COCKTALE The obscure cordial and liqueur bottles interspersed among the familiar spirits that line the back bar may be easily overlooked by most bar guests, but LUPEC Boston finds few bottles so intriguing. Often steeped in history and tradition, many of these strange potions play an important supporting role in delicious pre-Prohibition-era classics. Yellow Chartreuse and Benedictine are perfect examples, and both feature prominently in The Widow’s Kiss.
Invented by George J. Kappeler while he was head bartender at the Holland House Hotel in New York City, the Widow’s Kiss is a bewitching combination of Applejack and Angostura Bitters with those two storied herbal liqueurs. Chartreuse and Benedictine trace their origins to monastic orders in France (the former in the French Alps, the latter in Normandy) and both are made from closely guarded proprietary recipes that were nearly lost during the French Revolution. Perhaps you’ve overlooked the Chartreuse and Benedictine bottles on the back bar in favor of fruity, flash in the pan sweeteners, but these august brands have been produced for over 4OO and 5OO years, respectively. They’ve outlasted many a drinking fad, and many more enthusiastic drinkers.

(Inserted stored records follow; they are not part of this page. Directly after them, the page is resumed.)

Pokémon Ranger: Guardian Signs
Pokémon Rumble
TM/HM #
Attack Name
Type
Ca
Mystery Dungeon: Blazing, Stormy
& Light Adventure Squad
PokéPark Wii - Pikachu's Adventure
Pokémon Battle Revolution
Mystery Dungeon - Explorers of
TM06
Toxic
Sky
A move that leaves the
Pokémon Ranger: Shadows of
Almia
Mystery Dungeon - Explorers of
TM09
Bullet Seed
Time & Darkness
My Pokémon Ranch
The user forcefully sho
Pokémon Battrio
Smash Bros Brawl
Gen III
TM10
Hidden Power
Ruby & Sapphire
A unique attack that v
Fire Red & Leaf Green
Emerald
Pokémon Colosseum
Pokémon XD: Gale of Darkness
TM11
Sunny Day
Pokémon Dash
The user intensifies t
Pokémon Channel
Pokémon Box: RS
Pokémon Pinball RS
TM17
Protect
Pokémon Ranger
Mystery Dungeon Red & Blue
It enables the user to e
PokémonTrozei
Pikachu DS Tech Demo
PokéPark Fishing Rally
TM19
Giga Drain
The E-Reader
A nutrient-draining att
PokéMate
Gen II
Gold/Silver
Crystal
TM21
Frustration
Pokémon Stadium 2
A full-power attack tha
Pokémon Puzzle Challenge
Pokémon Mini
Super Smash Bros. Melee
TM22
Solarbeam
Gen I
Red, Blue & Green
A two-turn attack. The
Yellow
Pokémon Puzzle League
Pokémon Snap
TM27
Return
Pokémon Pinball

The Widow’s Kiss was such a hit during Kappeler’s reign at the Holland House that it made it into all the major cocktail books including his 1895 volume, Modern American Drinks. It also exemplifies a trend that began around the 188Os of American mixologists reaching beyond the maraschino, curaçao and crème de noyeaux bottles for complex herbal liqueurs to create new palettes of flavors as they innovated new recipes. Fortunately for us, they haven’t stopped. We’ll drink to that.
1½ ounces Applejack
¾ ounce yellow Chartreuse
¾ ounce Benedictine
2 dashes Angostura bitters
shake in an iced cocktail shaker, as you recklessly break the cardinal rule of stirring cocktails that contain nothing but booze, then strain into a chilled cocktail glass.